(204c) Continuous Cultivation of Microalga Nannochloropsis Oculata to Extract and Characterize Polar Lipids for Cosmetic Applications

Global demand for natural and renewable products have skyrocketed recently, leading to many new possibilities and markets. These new markets have shifted the trend towards the production of sustainable products. Algae, specifically microalgae, that are promising sources of natural ingredients owing to their cell mass containing polysaccharides, proteins, lipids, pigments, and vitamins have been the benign raw materials.
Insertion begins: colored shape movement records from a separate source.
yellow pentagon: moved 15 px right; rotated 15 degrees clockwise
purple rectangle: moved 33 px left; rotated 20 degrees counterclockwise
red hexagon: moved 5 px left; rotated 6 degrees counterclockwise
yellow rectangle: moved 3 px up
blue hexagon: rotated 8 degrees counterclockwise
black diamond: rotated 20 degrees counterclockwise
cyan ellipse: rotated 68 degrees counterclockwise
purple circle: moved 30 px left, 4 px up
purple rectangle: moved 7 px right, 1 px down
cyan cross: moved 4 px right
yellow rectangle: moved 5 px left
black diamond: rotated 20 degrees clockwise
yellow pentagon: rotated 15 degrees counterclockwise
Particularly the interest on phospholipids, a subgroup of polar lipids, has been on the rise due to the fact that they are the appropriate candidates to the pharmaceutical and cosmetics industry for various applications such as emulsifiers, liposome formers, solubilizers, wetting agents, and bioactive compounds. Liposomes made out of pure phospholipids are the major contributers to the cosmeceuticals, which can contain up to 20% (w/v) phospholipids, being a part of a $62 billion/year industry in US alone. Besides, cosmeceuticals account for over 12% of the cosmetics market.
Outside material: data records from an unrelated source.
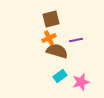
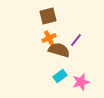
brown square: moved 3 px left, 3 px up
purple line: rotated 40 degrees counterclockwise
brown semicircle: moved 2 px right, 1 px up
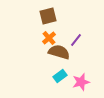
orange cross: rotated 16 degrees counterclockwise
brown semicircle: moved 2 px down
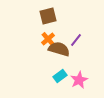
orange cross: moved 1 px left, 1 px down
brown semicircle: moved 3 px up
pink star: moved 2 px left, 2 px up; rotated 12 degrees counterclockwise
Phospholipids are currently extracted from food sources; however, this practice raises sustainability issues because of the competition with food. Microalgae can serve as a source of phospholipids on a more sustainable basis. In order to advance the status of microalgae bioproducts for cosmetics applications, the marine microalga Nannochloropsis oculata (N. oculata) was cultivated in a vertical flat panel photobioreactor (VFPPBR) in batch and continuous mode. Batch cultivation of N. oculata was performed to optimize the growth parameters, estimate its maximum specific growth rate (µ_max), and determine its phospholipid productivity. Because the total lipid productivity is essential to increase the phospholipid productivity, optimization of volumetric microalgal biomass productivity in turn boosted up the overall lipid productivity. The measured µ_max was utilized in selecting the dilution rate for designing and operating a VFPPBR-based continuous cultivation of N. oculata that was deemed to be more scalable and productive operation from a commercialization aspect. Cell harvesting via centrifugation was followed by solvent/pressurized solvent extraction to capture and isolate the microalgal polar lipids, specifically phospholipids. The experimental findings from continuous cultivation of N. oculata species, the robustness of the strain, and its polar lipid productivity, photobioreactor design, performance of the species in batch and continuous mode of operation, and green pathways for downstream processing to isolate, concentrate and fractionate microalgal phospholipids were analyzed and discussed.